Monday, November 27, 2006

Not looking good to me

Today I saw something that fills me with fear. It is not related to what has been going on in my life recently. Rather, it was an article in today's Globe, "Water is the new oil: CIBC". When the business section of the paper starts telling people to invest in privatized water schemes because they are bringing in lots more money and are in-line for unprecedented investment (which the public sector won't be able or willing to make), I worry. When they make the point of ensuring people know that the world isn't running out of water, just that a small minority of us have access to it, I worry. When they don't highlight the fact that the very privatization that they are encouraging is likely to worsen the inequalities of access, I worry. One point, that is bound to set others to worry, is the note that the cost of water in the "industrialized world" has been increasing to bring it more in line with the actual costs. This has the capability of lessening the access gap. Still, shouldn't safe access be a right? Is the "free market" in the business for providing for people's rights? I'll let you answer that question yourself.

2 comments:

Anonymous said...

The "free market" is just a mechanism of perpetuating and increasing the possession of property by a few at the expense of the many. The established entities are permitted, with their "freedom" to buy or bury the competition until there are only 3 providers of the good or service remaining, at which point the 3 act as an effective monopoly. This is Adam Smith giving you the invisible finger.

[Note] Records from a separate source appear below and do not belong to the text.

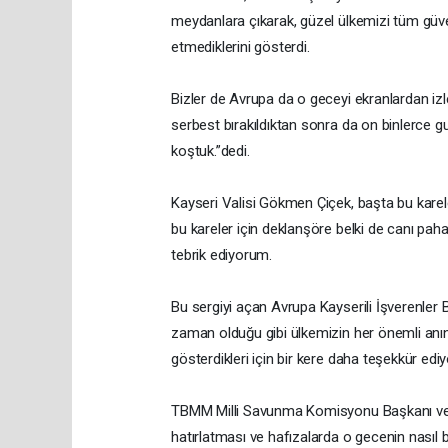
meydanlara çıkarak, güzel ülkemizi tüm güven
etmediklerini gösterdi.
Bizler de Avrupa da o geceyi ekranlardan i
serbest bırakıldıktan sonra da on binlerce g
koştuk.”dedi.
Kayseri Valisi Gökmen Çiçek, başta bu karele
bu kareler için deklanşöre belki de canı pah
tebrik ediyorum.
Bu sergiyi açan Avrupa Kayserili İşverenler B
zaman olduğu gibi ülkemizin her önemli anın
gösterdikleri için bir kere daha teşekkür edi
TBMM Milli Savunma Komisyonu Başkanı ve Kay
hatırlatması ve hafızalarda o gecenin nasıl ba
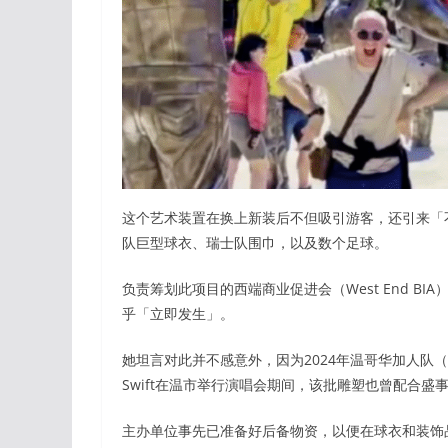
这个艺术装置在换上新装后不但吸引游客，还引来「
队巨型球衣、瑞士队围巾，以及数个足球。
负责筹划此项目的西端商业促进会（West End BIA
乎「立即发生」。
她坦言对此并不感意外，因为2024年温哥华加人队（ Van
Swift在温市举行演唱会期间，该批雕塑也曾配合
主办单位事先已准备好后备物资，以便在球衣和装饰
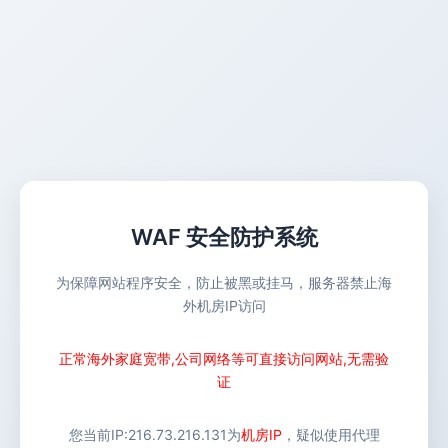
WAF 安全防护系统
为保障网站程序安全，防止被黑或挂马，服务器禁止海
外机房IP访问
正常海外家庭宽带,公司网络等可直接访问网站,无需验
证
您当前IP:
216.73.216.131
为
机房IP
，疑似使用代理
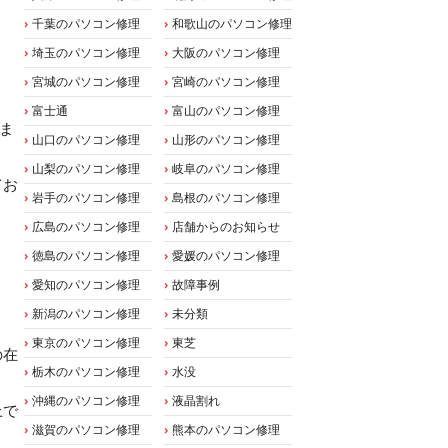
千葉のパソコン修理
和歌山のパソコン修理
埼玉のパソコン修理
大阪のパソコン修理
宮城のパソコン修理
宮崎のパソコン修理
富士通
富山のパソコン修理
りま
山口のパソコン修理
山形のパソコン修理
山梨のパソコン修理
岐阜のパソコン修理
てお
岩手のパソコン修理
島根のパソコン修理
広島のパソコン修理
店舗からのお知らせ
徳島のパソコン修理
愛媛のパソコン修理
愛知のパソコン修理
故障事例
新潟のパソコン修理
未分類
東京のパソコン修理
東芝
の在
栃木のパソコン修理
水没
沖縄のパソコン修理
液晶割れ
上で
滋賀のパソコン修理
熊本のパソコン修理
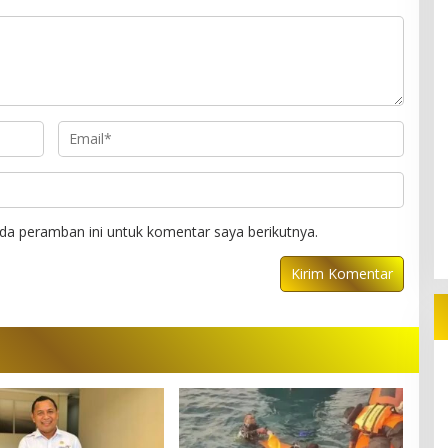
da peramban ini untuk komentar saya berikutnya.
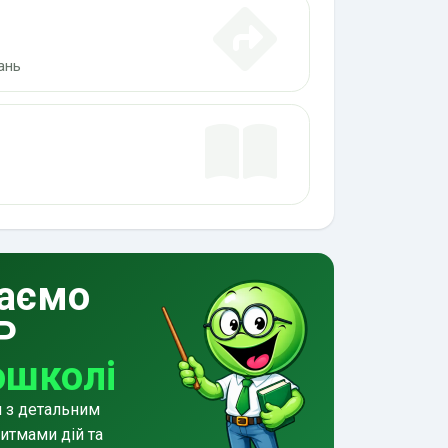
ань
аємо
Р
ошколі
и з детальним
итмами дій та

The alternatives appear to be either the estabilishment of an economic ecosystem of inter-related employee-owned co-ops, which prevent the migration of wealth to a few owners by distributing it among the employee-owners or to unplug from the estabishment entirely. The second option is unfortunately not sustainable environmentally; there are too many people. The mantra for the 21st century needs to be "enough is as good as a feast".

Anonymous said...

Are you feeling that the politicos do not have the will to stand up to business and protect our public water? Sigh, I thought that it was only me that felt that big business was turning everything into a commodity to be traded at the highest price. Where is our sense of community, where "enough is as good as a feast?" Dog eat dog..... Can we get along and share in this world or should I just go out and hug a tree and forget it??